Il Museo Accorsi–Ometto di Torino presenta un’esposizione che intende esplorare il percorso artistico di quei pittori che, a vario titolo e in tempi anche diversi, frequentarono il «Cenacolo di Rivara», animato dalla figura di Carlo Pittara.
La mostra, aperta al pubblico dal 22 settembre al 15 gennaio 2017, ospita presso la sede di via Po, 55 circa settanta opere provenienti da collezioni private italiane, selezionate secondo un attento criterio qualitativo e storico. Dodici sono gli artisti presentati, provenienti da diverse regioni italiane e non solo, a sottolineare l’importanza di una stagione artistica che supera i confini regionali. Accanto ai piemontesi Carlo Pittara, Vittorio Avondo, Ernesto Bertea, Federico Pastoris (a cui si sarebbero aggiunti più tardi i torinesi Giovanni Battista Carpanetto, Adolfo Dalbesio e Francesco Romero di Moncalvo) sono presenti artisti liguri (Ernesto Rayper e Alberto Issel) o naturalizzati come tali (gli iberici D’Andrade e De Avendaño), nonché il fiorentino di natali, ma torinese di adozione Antenore Soldi.

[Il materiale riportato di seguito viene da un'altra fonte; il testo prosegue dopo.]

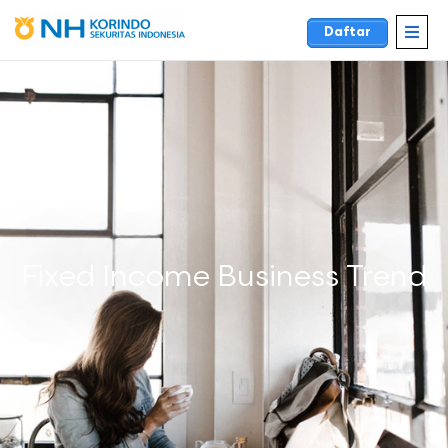
Daftar
Fixed Income Business Trend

Il momento storico da essi vissuto è caratterizzato dalla ricerca di un sensibile realismo nella rappresentazione del paesaggio agreste, con accenti diversi, ma improntati dalla comune attenzione prima al paesismo ancora intriso del romanticismo dello svizzero Alexandre Calame (che quasi tutti conobbero inizialmente a Ginevra), per poi assorbire gli influssi della pittura «in esterno» dei pittori della Scuola di Barbizon in Francia e delle novità di Corot, così come del linguaggio fontanesiano appreso attraverso contatti diretti, poi rinnovati negli anni di Rivara con il maestro reggiano a Volpiano, tramite anche le esortazioni del ligure Tammar Luxoro.

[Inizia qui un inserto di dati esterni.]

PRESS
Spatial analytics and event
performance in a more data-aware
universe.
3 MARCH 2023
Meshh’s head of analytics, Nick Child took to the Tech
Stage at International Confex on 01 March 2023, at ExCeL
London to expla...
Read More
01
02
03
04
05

Il confronto tra i pittori iberici e quelli liguri iniziò dapprima negli incontri a Carcare, nel savonese, poi, soprattutto d’estate o in autunno, a Rivara, dove il lavoro gomito a gomito ebbe momenti catalizzanti, specie dopo l’inserimento nel gruppo di Rayper, su esortazione di D’Andrade. La scelta di confrontarsi con il paesaggio di Rivara avvenne non solo per l’amenità della località di campagna, ma anche perché tutti potevano godere della generosa ospitalità del banchiere Carlo Ogliani, cognato di Pittara, rivarese d’origine e proprietario di un’accogliente villa, nonché del vasto castello acquistato all’inizio degli anni Settanta del XIX secolo.

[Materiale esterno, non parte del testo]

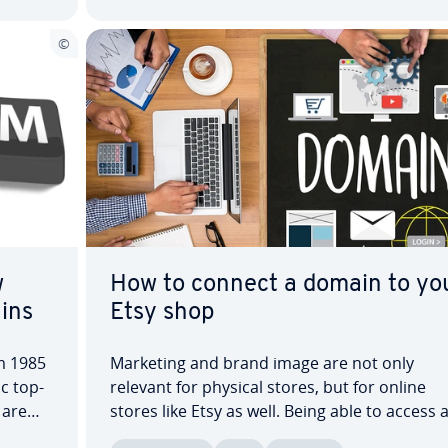
w
How to connect a domain to yo
ins
Etsy shop
om 1985
Marketing and brand image are not only
c top-
relevant for physical stores, but for online
 are
stores like Etsy as well. Being able to access 
on­al
Etsy store using a custom domain can be use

L’abituale consuetudine dei gioviali incontri, che connotò la rivoluzione realista di quei compagni di cavalletto, ebbe il proprio momento di maggiore vitalità e di fulgore a cavallo del 1870, sino alla precoce morte di Rayper nel 1873 e ad una catena di abbandoni alla fine del decennio, tra cui quello, parziale, dello stesso Pittara, che si sarebbe trasferito a Roma nel 1877 e a Parigi dopo il 1880 (anche se avrebbe continuato a tornare a Rivara ogni anno per qualche mese); così Avondo, D’Andrade, Pastoris e Bertea, variamente e progressivamente attratti dal restauro e dallo studio dei monumenti del medioevo pedemontano; sino a Carpanetto e Dalbesio, inclini altresì, come lo stesso Pittara, alle fascinazioni parigine della sintassi pittorica di De Nittis e di Boldini.
Valorizzata in primis dal poeta Giovanni Camerana, poi dai critici Emilio Zanzi, Marziano Bernardi e Roberto Longhi, l’importanza della cosiddetta Scuola di Rivara era già stata riconosciuta da Telemaco Signorini che, tuttavia, dimenticò Pittara per sottolineare il ruolo innovatore di Ernesto Rayper, indubbiamente la figura maggiormente dotata del gruppo. Carlo Pittara fu tuttavia il più produttivo e stilisticamente realista all’interno del cenacolo rivarese, progressivamente attratto dalla finezza e dal successo del linguaggio di De Nittis.
A questa “epopea” tardo-ottocentesca va il merito di avere definitivamente accantonato la ridondanza della pittura di storia e i ritardi di gusto dell’insegnamento accademico con un’espressione gioviale e sincera della realtà.